"But that then also means that there is no Logos as such, no
Logos in and for himself. An 'in and for
himself' which lacks the determination for incarnation is simply a myth. But here I must immediately add [that] to say this
much is not to reject the concept of a logos asarkos. The Logos is united to a human person in
time, and in fact 'late in time', as Charles Wesley so nicely put it. And he does not bring his humanity into this
world, he does not bring his body down from heaven. The man Jesus is conceived by the Holy Ghost
in the womb of the Virgin precisely for the union. Or, better, to borrow I. A. Dorner’s phrase, 'for
this uniting'. So, yes, the Logos is asarkos
before he is made by the Holy Spirit to be ensarkos. Moreover, one cannot erase the concept
of a logos asarkos without completely collapsing God into the history of
the man Jesus, without erasing the Creator-creature distinction, without
surrendering the otherness of God from the world. I mention all of this because I have, on a
number of occasions, been accused of rejecting the concept of a logos
asarkos. . . . But that is a charge
that is completely without foundation. I
have from the beginning of the debate . . . quite explicitly affirmed the
existence of a logos asarkos.
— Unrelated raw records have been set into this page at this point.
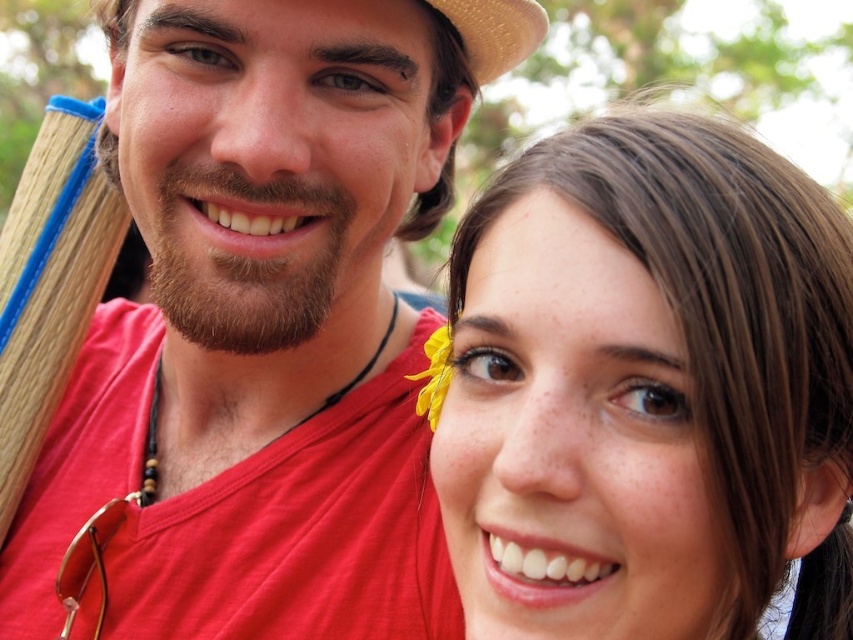 Between matte red shirt at left and smooth brown hair at center, which one appears on the right side from the viewer's perspective?

From the viewer's perspective, smooth brown hair at center appears more on the right side.

How distant is matte red shirt at left from smooth brown hair at center?

matte red shirt at left is 22.53 inches away from smooth brown hair at center.

Does point (161, 250) come in front of point (712, 250)?

No, (161, 250) is further to viewer.

Image resolution: width=853 pixels, height=640 pixels. What are the coordinates of `matte red shirt at left` in the screenshot? It's located at (264, 323).

Between smooth brown hair at center and yellow fabric flower at upper center, which one has more height?

With more height is smooth brown hair at center.

Which is behind, point (663, 474) or point (430, 353)?

Positioned behind is point (430, 353).

Which is behind, point (793, 353) or point (409, 374)?

The point (409, 374) is behind.

Where is `smooth brown hair at center`? smooth brown hair at center is located at coordinates (648, 388).

Does point (204, 582) come in front of point (444, 330)?

No, (204, 582) is behind (444, 330).

Between point (300, 244) and point (438, 394), which one is positioned in front?

Point (438, 394)

Find the location of a particular element. The height and width of the screenshot is (640, 853). matte red shirt at left is located at coordinates (264, 323). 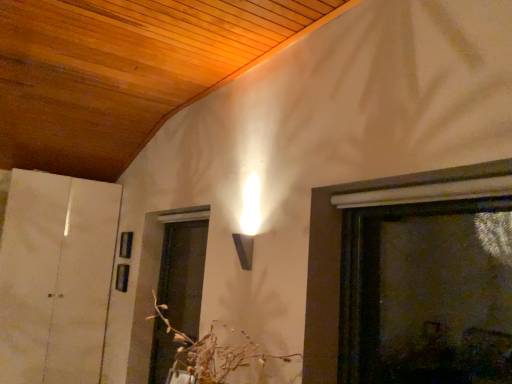 Question: From their relative heights in the image, would you say white paper at left is taller or shorter than translucent glass screen door at lower center?

Choices:
 (A) short
 (B) tall

Answer: (B)

Question: Does point (73, 344) appear closer or farther from the camera than point (198, 334)?

Choices:
 (A) closer
 (B) farther

Answer: (B)

Question: Considering the real-world distances, which object is farthest from the white paper at left?

Choices:
 (A) translucent glass screen door at lower center
 (B) brown textured floral arrangement at center

Answer: (B)

Question: Considering the real-world distances, which object is closest to the translucent glass screen door at lower center?

Choices:
 (A) white paper at left
 (B) brown textured floral arrangement at center

Answer: (A) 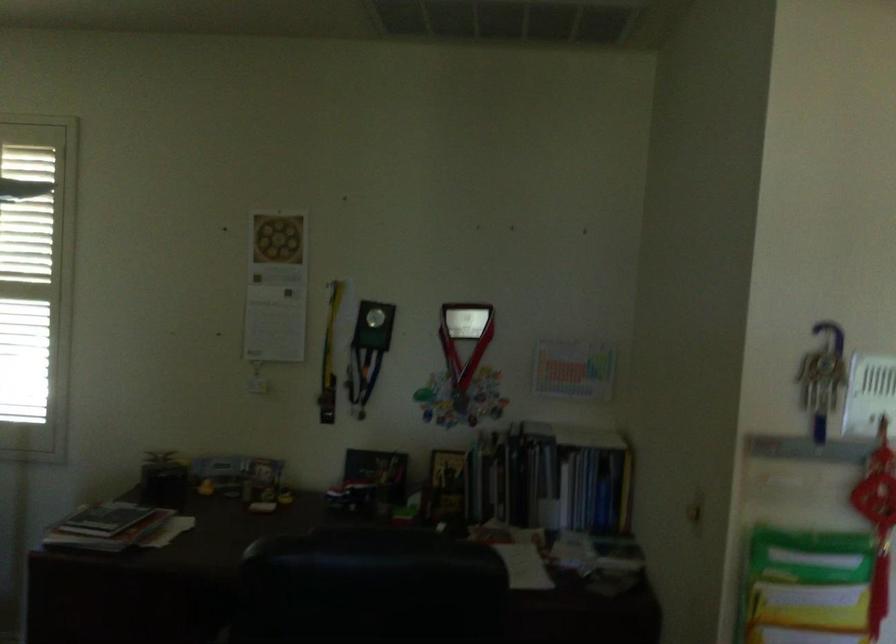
But
I have done so, please note, in the form of a logos incarnandus, by
which I mean the Logos who is eternally determined for incarnation, but who has
yet to be united to the man Jesus in the womb of the Virgin. Thus, the issue for me has never been whether,
prior to incarnation, there is such a thing as the logos asarkos. The issue has always had to do with his identity. . . . his identity in eternity
and his identity in time are the same:
Jesus Christ."
Bruce Lindley McCormack, "The processions contain the missions: reconstructing the doctrine of an immanent Trinity," Kantzer Lecture no. 6, Carl F. H. Henry Center for Theological Understanding, Trinity Evangelical Divinity School, 3 October 2011, 37:43 and following. There is much more of
significance after this point. (I'm not yet taking a side in this debate, by the way; just noting the precision here.)